A scanning tunnelling microscopy study of C and N adsorption phases on the vicinal Ni(100) surfaces Ni(810) and Ni(911)

- STM shows C- and N-induced step bunching and reconstruction of Ni(100) vicinals.
- Ni(810)/C and Ni(100)/N terraces both show (2 × 2) 'clock' reconstruction.
- Clock reconstruction of (100) terraces suppressed by < 110 > (but not < 100 >) steps.
- Evidence of 'rumpling' reconstructions on terraces with < 110 > steps.
- Different terrace reconstructions rationalised by lateral constraints at steps.
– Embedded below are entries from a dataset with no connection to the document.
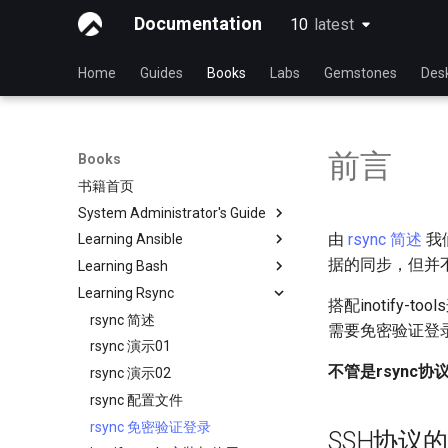
Documentation
10
latest
latest
Home
Guides
Books
Labs
Gemstones
Des
前言
Books
书籍首页
System Administrator's Guide
由
rsync 简述
我
Learning Ansible
使用 Rocky 学习 Linux
据的同步，但并
Learning Bash
Linux 简介
Learning Ansible with Rocky
Learning Rsync
Linux 命令
Ansible Basics
Learning bash with Rocky
搭配inotif
高级Linux 命令
Ansible Intermediate
Bash - First script
rsync 简述
需要免密验证登
VI 文本编辑器
File Management
Bash - Using Variables
rsync 演示01
不管是rsync
用户管理
Ansible Galaxy
Bash - Data entry and
rsync 演示02
manipulations
文件系统
Deploy With Ansistrano
rsync 配置文件
Bash - Check your knowledge
进程管理
Large Scale infrastructure
rsync 免密验证登录
SSH协议
Bash - Tests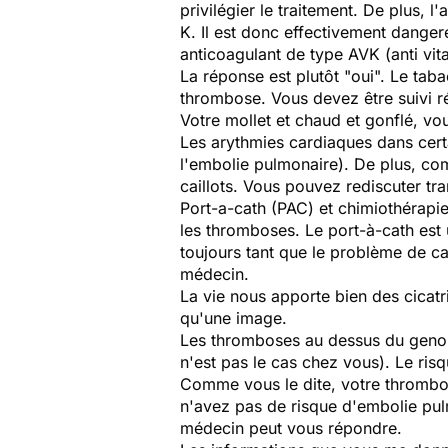
privilégier le traitement. De plus, 
K. Il est donc effectivement dange
anticoagulant de type AVK (anti vit
La réponse est plutôt "oui". Le tab
thrombose. Vous devez être suivi 
Votre mollet et chaud et gonflé, vo
Les arythmies cardiaques dans certa
l'embolie pulmonaire). De plus, com
caillots. Vous pouvez rediscuter tr
Port-a-cath (PAC) et chimiothérapie
les thromboses. Le port-à-cath est 
toujours tant que le problème de ca
médecin.
La vie nous apporte bien des cicatri
qu'une image.
Les thromboses au dessus du genou (
n'est pas le cas chez vous). Le ris
Comme vous le dite, votre thrombos
n'avez pas de risque d'embolie pulmo
médecin peut vous répondre.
The influence of N and C chemisorption on the morphology and local structure of nominal Ni(810) and Ni(911) surfaces, both vicinal to (100) but with [001] and 011¯ step directions, respectively, has been investigated using scanning tunnelling microscopy (STM) and low energy electron diffraction. Ni(911) undergoes substantial step bunching in the presence of both adsorbates, with the (911)/N surface showing (411) facets, whereas for Ni(810), multiple steps 2-4 layers high are more typical. STM atomic-scale images show the (2 × 2)pg 'clock' reconstruction on the (100) terraces of the (810) surfaces with both C and N, although a second c(2 × 2) structure, most readily reconciled with a 'rumpling' reconstruction, is also seen on Ni(810)/N. On Ni(911), the clock reconstruction is not seen on the (100) terraces with either adsorbate, and these images are typified by protrusions on a (1 × 1) mesh. This absence of clock reconstruction is attributed to the different constraints imposed on the lateral movements of the surface Ni atoms adjacent to the up-step edge of the terraces with a 011¯ step direction.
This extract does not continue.